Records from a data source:
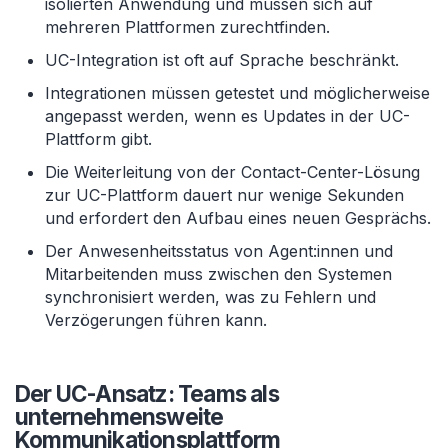
isolierten Anwendung und müssen sich auf
mehreren Plattformen zurechtfinden.
UC-Integration ist oft auf Sprache beschränkt.
Integrationen müssen getestet und möglicherweise
angepasst werden, wenn es Updates in der UC-
Plattform gibt.
Die Weiterleitung von der Contact-Center-Lösung
zur UC-Plattform dauert nur wenige Sekunden
und erfordert den Aufbau eines neuen Gesprächs.
Der Anwesenheitsstatus von Agent:innen und
Mitarbeitenden muss zwischen den Systemen
synchronisiert werden, was zu Fehlern und
Verzögerungen führen kann.
Der UC-Ansatz: Teams als
unternehmensweite
Kommunikationsplattform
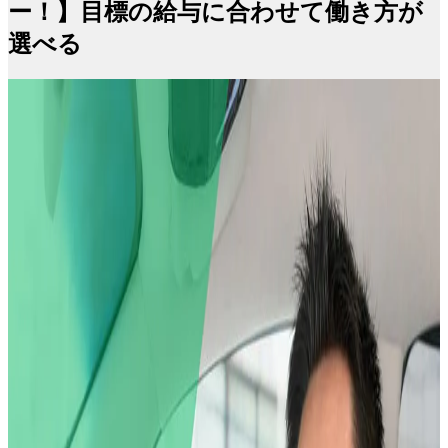
ー！】目標の給与に合わせて働き方が
選べる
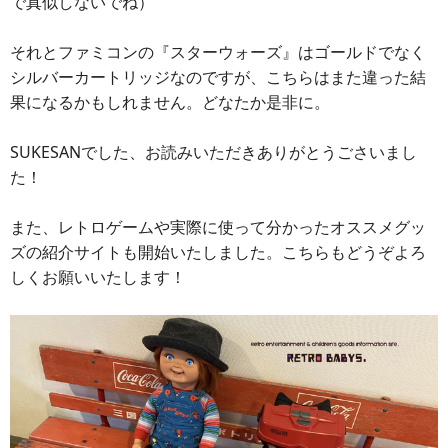
で真似しないでね）
それとファミコンの『スターウォーズ』はゴールドでなく
シルバーカートリッジなのですが、こちらはまた違った結
果になるかもしれません。どなたか是非に。
SUKESANでした、お読みいただきありがとうごさいまし
た！
また、レトロゲームや実際に使って分かったオススメグッ
ズの紹介サイトも開始いたしました。こちらもどうぞよろ
しくお願いいたします！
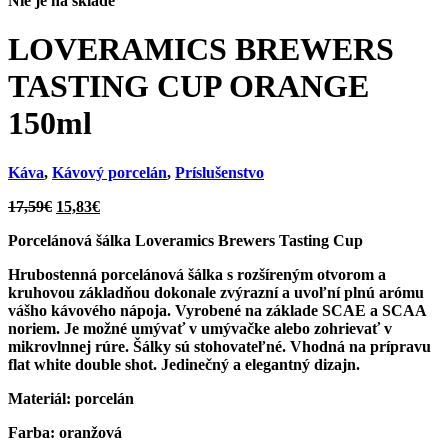
Nie je na sklade
LOVERAMICS BREWERS
TASTING CUP ORANGE
150ml
Káva
,
Kávový porcelán
,
Príslušenstvo
Pôvodná
Aktuálna
17,59
€
15,83
€
cena
cena
Porcelánová šálka Loveramics Brewers Tasting Cup
bola:
je:
17,59€.
15,83€.
Hrubostenná porcelánová šálka s rozšíreným otvorom a
kruhovou základňou dokonale zvýrazní a uvoľní plnú arómu
vášho kávového nápoja. Vyrobené na základe SCAE a SCAA
noriem. Je možné umývať v umývačke alebo zohrievať v
mikrovlnnej rúre. Šálky sú stohovateľné. Vhodná na prípravu
flat white double shot. Jedinečný a elegantný dizajn.
Materiál:
porcelán
Farba:
oranžová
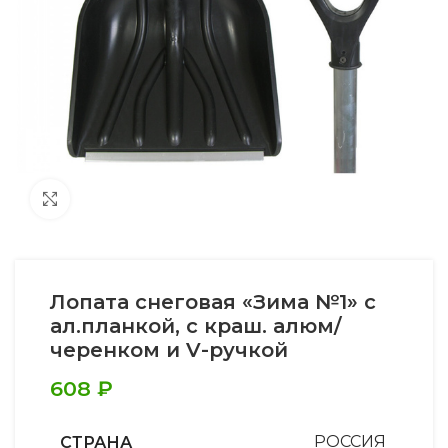
Увеличить
Лопата снеговая «Зима №1» с
ал.планкой, с краш. алюм/
черенком и V-ручкой
608
₽
СТРАНА
РОССИЯ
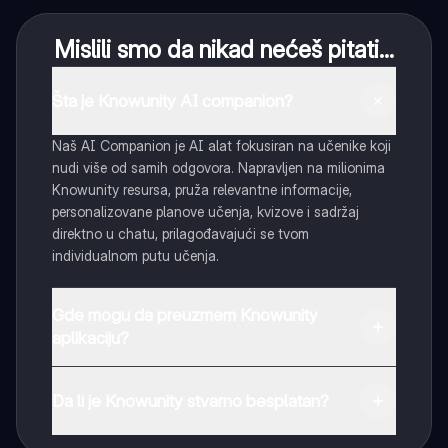
Mislili smo da nikad nećeš pitati...
Šta je Knowunity AI companion?
Naš AI Companion je AI alat fokusiran na učenike koji
nudi više od samih odgovora. Napravljen na milionima
Knowunity resursa, pruža relevantne informacije,
personalizovane planove učenja, kvizove i sadržaj
direktno u chatu, prilagođavajući se tvom
individualnom putu učenja.
Gde mogu da preuzmem Knowunity
aplikaciju?
Možeš preuzeti aplikaciju sa Google Play Store-a i
Apple App Store-a.
Da li je Knowunity stvarno besplatan?
Tako je! Uživaj u besplatnom pristupu sadržaju za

WORK INSTRUCTION:
Your copy of the records above should be exact and contain no pictures.

COMPLETED EXERCISE:
isolierten Anwendung und müssen sich auf
mehreren Plattformen zurechtfinden.
UC-Integration ist oft auf Sprache beschränkt.
Integrationen müssen getestet und möglicherweise
angepasst werden, wenn es Updates in der UC-
Plattform gibt.
Die Weiterleitung von der Contact-Center-Lösung
zur UC-Plattform dauert nur wenige Sekunden
und erfordert den Aufbau eines neuen Gesprächs.
Der Anwesenheitsstatus von Agent:innen und
Mitarbeitenden muss zwischen den Systemen
synchronisiert werden, was zu Fehlern und
Verzögerungen führen kann.
Der UC-Ansatz: Teams als
unternehmensweite
Kommunikationsplattform
ー！】目標の給与に合わせて働き方が
選べる
で真似しないでね）
それとファミコンの『スターウォーズ』はゴールドでなく
シルバーカートリッジなのですが、こちらはまた違った結
果になるかもしれません。どなたか是非に。
SUKESANでした、お読みいただきありがとうごさいまし
た！
また、レトロゲームや実際に使って分かったオススメグッ
ズの紹介サイトも開始いたしました。こちらもどうぞよろ
しくお願いいたします！
Nie je na sklade
LOVERAMICS BREWERS
TASTING CUP ORANGE
150ml
Káva
,
Kávový porcelán
,
Príslušenstvo
Pôvodná
Aktuálna
17,59
€
15,83
€
cena
cena
Porcelánová šálka Loveramics Brewers Tasting Cup
bola:
je:
17,59€.
15,83€.
Hrubostenná porcelánová šálka s rozšíreným otvorom a
kruhovou základňou dokonale zvýrazní a uvoľní plnú arómu
vášho kávového nápoja. Vyrobené na základe SCAE a SCAA
noriem. Je možné umývať v umývačke alebo zohrievať v
mikrovlnnej rúre. Šálky sú stohovateľné. Vhodná na prípravu
flat white double shot. Jedinečný a elegantný dizajn.
Materiál:
porcelán
Farba:
oranžová
Увеличить
Лопата снеговая «Зима №1» с
ал.планкой, с краш. алюм/
черенком и V-ручкой
608
₽
СТРАНА
РОССИЯ
Mislili smo da nikad nećeš pitati...
Šta je Knowunity AI companion?
Naš AI Companion je AI alat fokusiran na učenike koji
nudi više od samih odgovora. Napravljen na milionima
Knowunity resursa, pruža relevantne informacije,
personalizovane planove učenja, kvizove i sadržaj
direktno u chatu, prilagođavajući se tvom
individualnom putu učenja.
Gde mogu da preuzmem Knowunity
aplikaciju?
Možeš preuzeti aplikaciju sa Google Play Store-a i
Apple App Store-a.
Da li je Knowunity stvarno besplatan?
Tako je! Uživaj u besplatnom pristupu sadržaju za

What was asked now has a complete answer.